If Fanelli’s estimate is correct, it seems likely that thousands of scientists are getting away with misconduct each year. Fraud – including outright fabrication, plagiarism and self-plagiarism – accounts for the majority of retracted scientific articles. But, according to RetractionWatch, which catalogues papers that have been withdrawn from the scientific literature, only 684 were retracted in 2015, while more than 800,000 new papers were published. If even just a few of the suggested 2% of scientific fraudsters – which, relying on self-reporting, is itself probably a conservative estimate – are active in any given year, the vast majority are going totally undetected. “Reviewers and editors, other gatekeepers – they’re not looking for potential problems,” Hartgerink said.
. . . .
Even in the more mundane business of day-to-day research, scientists are constantly building on past work, relying on its solidity to underpin their own theories. If misconduct really is as widespread as Hartgerink and Van Assen think, then false results are strewn across scientific literature, like unexploded mines that threaten any new structure built over them. At the very least, if science is truly invested in its ideal of self-correction, it seems essential to know the extent of the problem.
But there is little motivation within the scientific community to ramp up efforts to detect fraud. Part of this has to do with the way the field is organised. Science isn’t a traditional hierarchy, but a loose confederation of research groups, institutions, and professional organisations. Universities are clearly central to the scientific enterprise, but they are not in the business of evaluating scientific results, and as long as fraud doesn’t become public they have little incentive to go after it. There is also the questionable perception, although widespread in the scientific community, that there are already measures in place that preclude fraud. When Gore and his fellow congressmen held their hearings 35 years ago, witnesses routinely insisted that science had a variety of self-correcting mechanisms, such as peer-review and replication. But, as the science journalists William Broad and Nicholas Wade pointed out at the time, the vast majority of cases of fraud are actually exposed by whistleblowers, and that holds true to this day.

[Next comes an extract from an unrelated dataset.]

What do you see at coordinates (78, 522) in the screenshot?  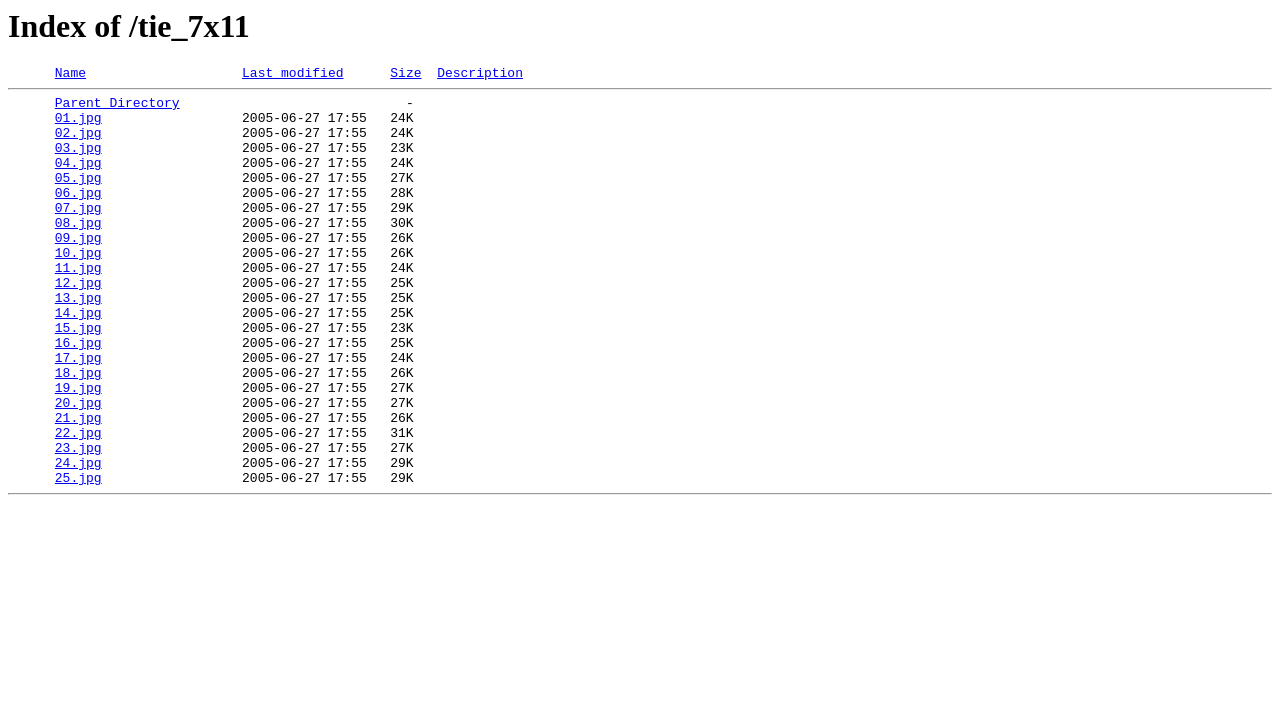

And so the enormous task of keeping science honest is left to individual scientists in the hope that they will police themselves, and each other. “Not only is it not sustainable,” said Simonsohn, “it doesn’t even work. You only catch the most obvious fakers, and only a small share of them.” There is also the problem of relying on whistleblowers, who face the thankless and emotionally draining prospect of accusing their own colleagues of fraud. (“It’s like saying someone is a paedophile,” one of the students at Tilburg told me.) Neither Simonsohn nor any of the Tilburg whistleblowers I interviewed said they would come forward again. “There is no way we as a field can deal with fraud like this,” the student said. “There has to be a better way.”